Ictus 'silenti', comuni dopo un intervento chirurgico, sono legati a declino cognitivo

Hemorrhagic Stroke

Ricercatori canadesi hanno scoperto che gli ictus nascosti, o 'silenti', sono comuni negli anziani dopo un intervento chirurgico elettivo (richiesto, facoltativo) e non cardiaco e raddoppiano il rischio di declino cognitivo un anno dopo.


Mentre un ictus evidente causa sintomi chiari, come debolezza di un braccio o problemi del linguaggio che durano più di un giorno, un ictus nascosto si può vedere solo nelle scansioni cerebrali, come la risonanza magnetica.


Ogni anno, circa lo 0,5% dei 50 milioni di over-65 di tutto il mondo che hanno subito un intervento chirurgico non cardiaco grave avrà un ictus manifesto, ma fino ad ora si sapeva poco sull'incidenza o sugli impatti dell'ictus silente dopo l'intervento chirurgico.

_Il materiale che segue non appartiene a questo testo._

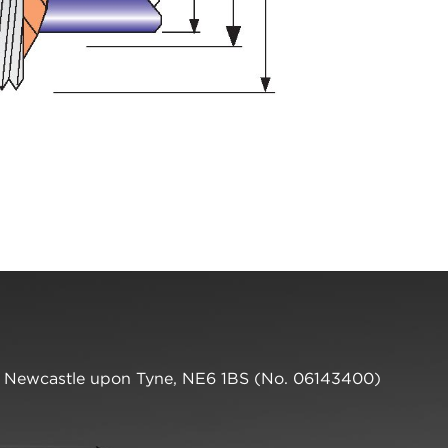
,
Newcastle upon Tyne
,
NE6 1BS
(No. 06143400)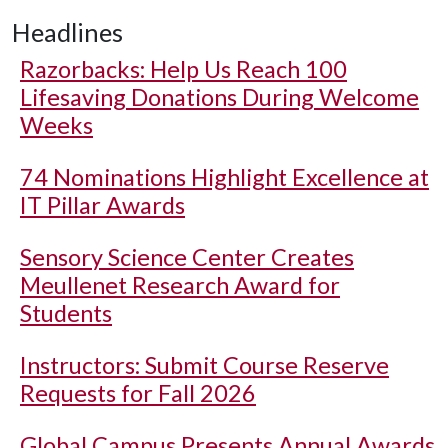
Headlines
Razorbacks: Help Us Reach 100
Lifesaving Donations During Welcome
Weeks
74 Nominations Highlight Excellence at
IT Pillar Awards
Sensory Science Center Creates
Meullenet Research Award for
Students
Instructors: Submit Course Reserve
Requests for Fall 2026
Global Campus Presents Annual Awards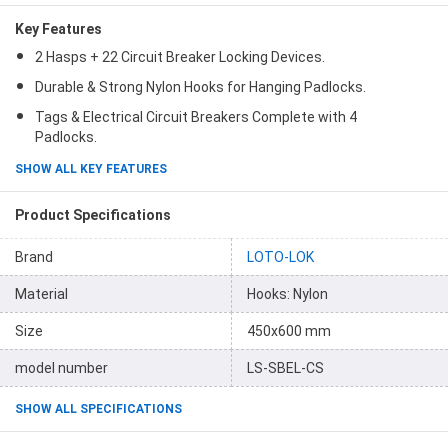
Key Features
2 Hasps + 22 Circuit Breaker Locking Devices.
Durable & Strong Nylon Hooks for Hanging Padlocks.
Tags & Electrical Circuit Breakers Complete with 4
Padlocks.
SHOW ALL KEY FEATURES
Product Specifications
Brand
LOTO-LOK
Material
Hooks: Nylon
Size
450x600 mm
model number
LS-SBEL-CS
SHOW ALL SPECIFICATIONS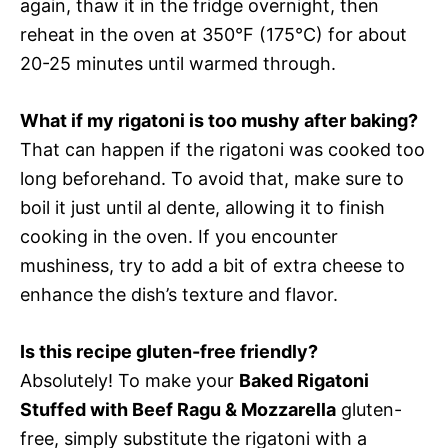
again, thaw it in the fridge overnight, then
reheat in the oven at 350°F (175°C) for about
20-25 minutes until warmed through.
What if my rigatoni is too mushy after baking?
That can happen if the rigatoni was cooked too
long beforehand. To avoid that, make sure to
boil it just until al dente, allowing it to finish
cooking in the oven. If you encounter
mushiness, try to add a bit of extra cheese to
enhance the dish’s texture and flavor.
Is this recipe gluten-free friendly?
Absolutely! To make your
Baked Rigatoni
Stuffed with Beef Ragu & Mozzarella
gluten-
free, simply substitute the rigatoni with a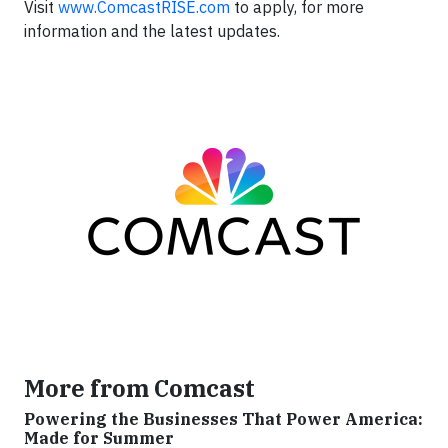
Visit
www.ComcastRISE.com
to apply, for more
information and the latest updates.
More from Comcast
Powering the Businesses That Power America:
Made for Summer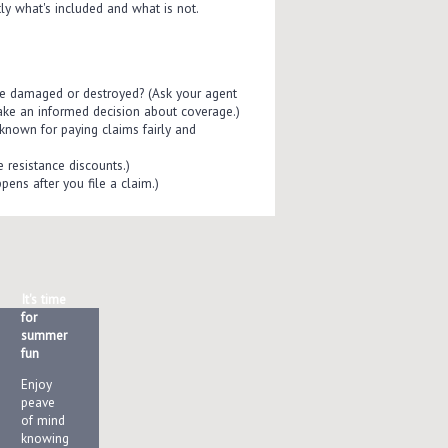
ly what's included and what is not.
re damaged or destroyed? (Ask your agent
ake an informed decision about coverage.)
known for paying claims fairly and
e resistance discounts.)
pens after you file a claim.)
It's time
for
summer
fun
Enjoy
peave
of mind
knowing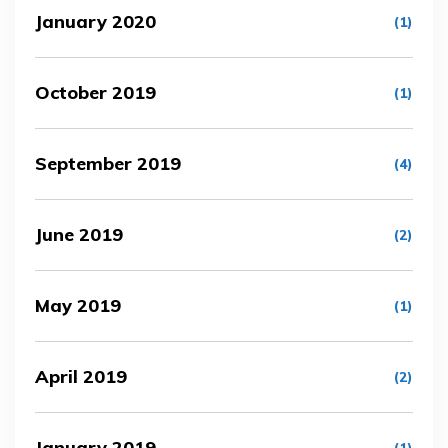
January 2020
(1)
October 2019
(1)
September 2019
(4)
June 2019
(2)
May 2019
(1)
April 2019
(2)
January 2019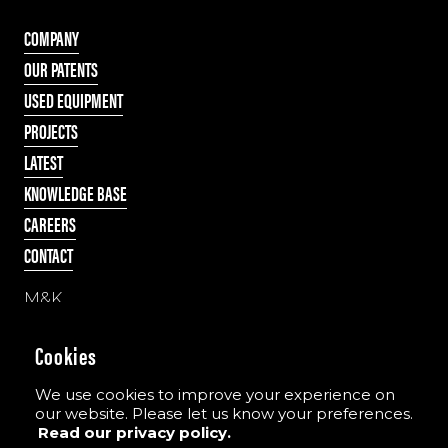
COMPANY
OUR PATENTS
USED EQUIPMENT
PROJECTS
LATEST
KNOWLEDGE BASE
CAREERS
CONTACT
M&K
55 Cappagh Road
Galbally, Dungannon
Cookies
Co. Tyrone, N Ireland
BT70 2PD
We use cookies to improve your experience on
our website. Please let us know your preferences.
Read our privacy policy.
Tel:
+44 (0)28 8775 8396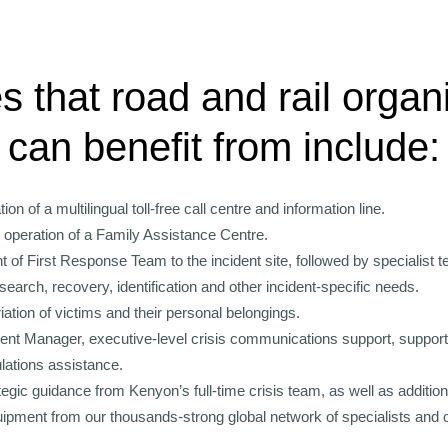
s that road and rail organ
can benefit from include:
on of a multilingual toll-free call centre and information line.
 operation of a Family Assistance Centre.
of First Response Team to the incident site, followed by specialist t
search, recovery, identification and other incident-specific needs.
iation of victims and their personal belongings.
dent Manager, executive-level crisis communications support, support 
ulations assistance.
egic guidance from Kenyon’s full-time crisis team, as well as additio
uipment from our thousands-strong global network of specialists and o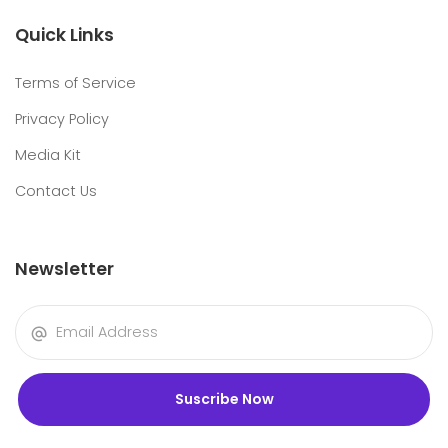
Quick Links
Terms of Service
Privacy Policy
Media Kit
Contact Us
Newsletter
Suscribe Now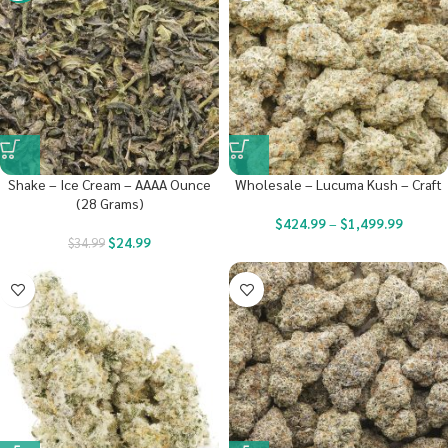
Shake – Ice Cream – AAAA Ounce
Wholesale – Lucuma Kush – Craft
(28 Grams)
$
424.99
–
$
1,499.99
$
24.99
$
34.99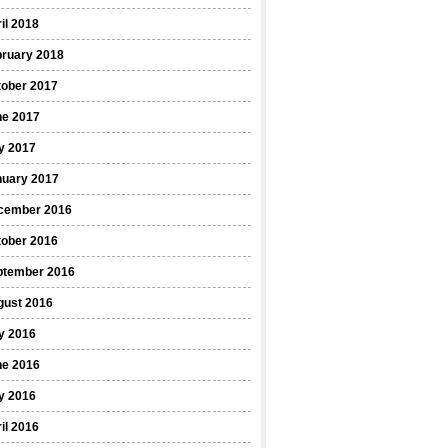
il 2018
bruary 2018
tober 2017
ne 2017
y 2017
nuary 2017
cember 2016
tober 2016
ptember 2016
gust 2016
y 2016
ne 2016
y 2016
il 2016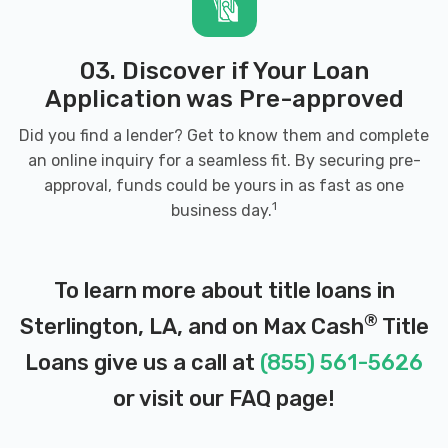
03. Discover if Your Loan
Application was Pre-approved
Did you find a lender? Get to know them and complete
an online inquiry for a seamless fit. By securing pre-
approval, funds could be yours in as fast as one
1
business day.
To learn more about title loans in
®
Sterlington, LA, and on Max Cash
Title
Loans give us a call at
(855) 561-5626
or visit our
FAQ page
!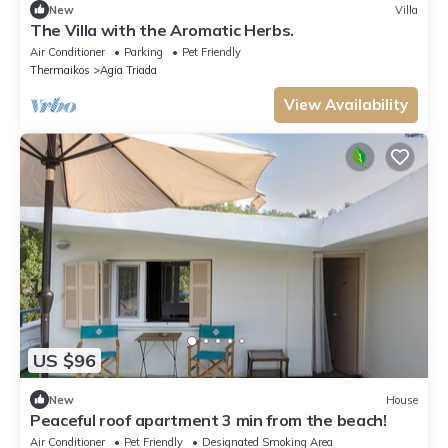
New
Villa
The Villa with the Aromatic Herbs.
Air Conditioner
Parking
Pet Friendly
Thermaikos
Agia Triada
View Availability
US $96
New
House
Peaceful roof apartment 3 min from the beach!
Air Conditioner
Pet Friendly
Designated Smoking Area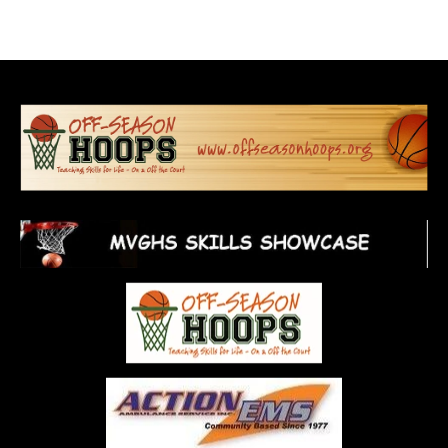
Home
About Us
On-Court
Off-Court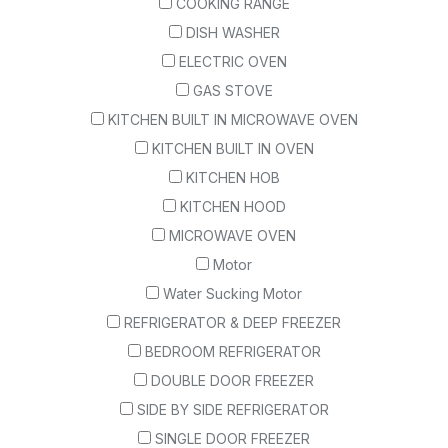
COOKING RANGE
DISH WASHER
ELECTRIC OVEN
GAS STOVE
KITCHEN BUILT IN MICROWAVE OVEN
KITCHEN BUILT IN OVEN
KITCHEN HOB
KITCHEN HOOD
MICROWAVE OVEN
Motor
Water Sucking Motor
REFRIGERATOR & DEEP FREEZER
BEDROOM REFRIGERATOR
DOUBLE DOOR FREEZER
SIDE BY SIDE REFRIGERATOR
SINGLE DOOR FREEZER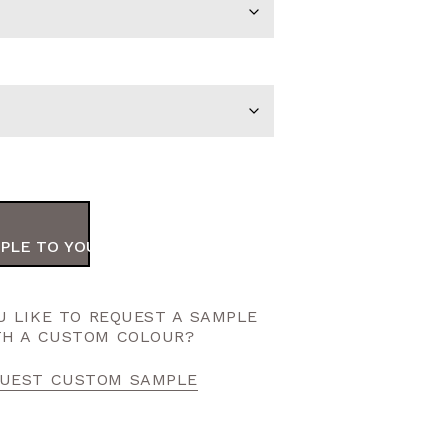
PLE TO YOUR ORDER
 LIKE TO REQUEST A SAMPLE
TH A CUSTOM COLOUR?
UEST CUSTOM SAMPLE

I risultati dello studio NeuroVISION sono stati pubblicati su The Lancet.


"Abbiamo scoperto che gli ictus occulti 'silenti' sono in realtà più comuni degli ictus manifesti nelle persone di età pari o superiore a 65 anni che hanno avuto un intervento chirurgico", ha affermato PJ Devereaux, co-autore senior dello studio NeuroVISION. Devereaux è cardiologo alla Hamilton Health Sciences (HHS), professore nei dipartimenti di metodi di ricerca sulla salute, evidenze e impatto e di medicina alla McMaster University e scienziato senior del Population Health Research Institute della McMaster University e dell'HHS.


Devereaux e il suo team hanno scoperto che una persona su 14 di età superiore ai 65 anni, sottoposta a chirurgia elettiva non cardiaca, ha avuto un ictus silenzioso, suggerendo che oltre tre milioni di persone in questa categoria di età soffrono globalmente un ictus occulto dopo l'intervento chirurgico ogni anno.


Il NeuroVISION ha coinvolto 1.114 pazienti over-65 provenienti da 12 centri in Nord e Sud America, Asia, Nuova Zelanda ed Europa. Tutti i pazienti hanno avuto una risonanza magnetica entro 9 giorni dall'intervento chirurgico per cercare prove di ictus silenti nella scansione.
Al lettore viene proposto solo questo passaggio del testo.